Support groups and self-help literature abound for people like us. My friend “ Mexico” Mike Nelson gave up a career of gadding about Mexico to promote a clutter-free existence through ClutterLess Recovery Groups, Inc. ( http://www.clutterless.org). Carefully couching the topic as a product of depression, anxiety, obsessive-compulsive, and attention-deficit disorders, finding deep psychological and spiritual roots, he thinks there’s a cure. He evokes meditation, Feng Shui, and even weight loss as solutions to clutter, insisting that it’s more than a matter of simply organizing files and sock drawers.
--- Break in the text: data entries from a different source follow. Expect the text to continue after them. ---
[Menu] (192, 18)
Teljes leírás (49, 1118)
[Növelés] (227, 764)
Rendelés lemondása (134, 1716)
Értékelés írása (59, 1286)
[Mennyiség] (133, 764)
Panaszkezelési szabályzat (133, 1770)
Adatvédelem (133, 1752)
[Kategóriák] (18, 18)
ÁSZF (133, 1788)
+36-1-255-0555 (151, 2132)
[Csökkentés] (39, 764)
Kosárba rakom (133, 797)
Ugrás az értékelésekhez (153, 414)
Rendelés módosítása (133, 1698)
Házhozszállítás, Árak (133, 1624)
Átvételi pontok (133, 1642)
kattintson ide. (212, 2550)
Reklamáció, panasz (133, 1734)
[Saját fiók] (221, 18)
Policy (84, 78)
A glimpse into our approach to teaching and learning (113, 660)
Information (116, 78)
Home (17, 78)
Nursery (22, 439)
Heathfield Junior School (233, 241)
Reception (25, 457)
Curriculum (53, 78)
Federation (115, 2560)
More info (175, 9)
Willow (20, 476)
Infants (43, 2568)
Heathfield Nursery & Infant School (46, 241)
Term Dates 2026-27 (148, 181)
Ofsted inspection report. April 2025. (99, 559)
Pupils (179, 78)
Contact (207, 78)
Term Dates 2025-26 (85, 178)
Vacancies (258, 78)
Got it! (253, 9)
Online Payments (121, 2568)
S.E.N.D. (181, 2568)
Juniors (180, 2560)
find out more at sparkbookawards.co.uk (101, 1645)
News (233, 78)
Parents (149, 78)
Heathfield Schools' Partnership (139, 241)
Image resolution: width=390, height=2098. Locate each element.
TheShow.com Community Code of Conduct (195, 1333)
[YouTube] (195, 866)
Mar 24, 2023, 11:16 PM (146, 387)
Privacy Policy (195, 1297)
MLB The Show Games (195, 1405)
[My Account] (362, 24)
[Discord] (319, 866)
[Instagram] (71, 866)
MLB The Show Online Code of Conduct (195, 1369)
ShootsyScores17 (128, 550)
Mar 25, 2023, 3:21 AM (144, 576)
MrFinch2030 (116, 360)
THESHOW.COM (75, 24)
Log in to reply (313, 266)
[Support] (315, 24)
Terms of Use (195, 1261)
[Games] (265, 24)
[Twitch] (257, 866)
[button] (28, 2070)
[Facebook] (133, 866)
Declaring it’s not a 12-step program, the group has affirmations, promises, and meetings that sure resemble most self-help programs.
Dare I risk shedding the irreplaceable valuables that others disdain as clutter? Paying one of those professional organizers to come and discard in a single weekend the flotsam and jetsam I’ve spent a lifetime accumulating makes no sense to me. But I know that something needs to be done. My new routine of forcing one object out the door the minute I introduced another only maintained the status quo; the situation demands more drastic measures. For every item brought in, two or more must find new homes—and within 24 hours. Last week found me running to a neighbor, arms filled with treasures, which I insisted she absolutely must accept. Whether she ultimately tosses my valuables in the trash or gets rich selling them on eBay is not my problem. I figure that I may be clutter-free by my 90th birthday.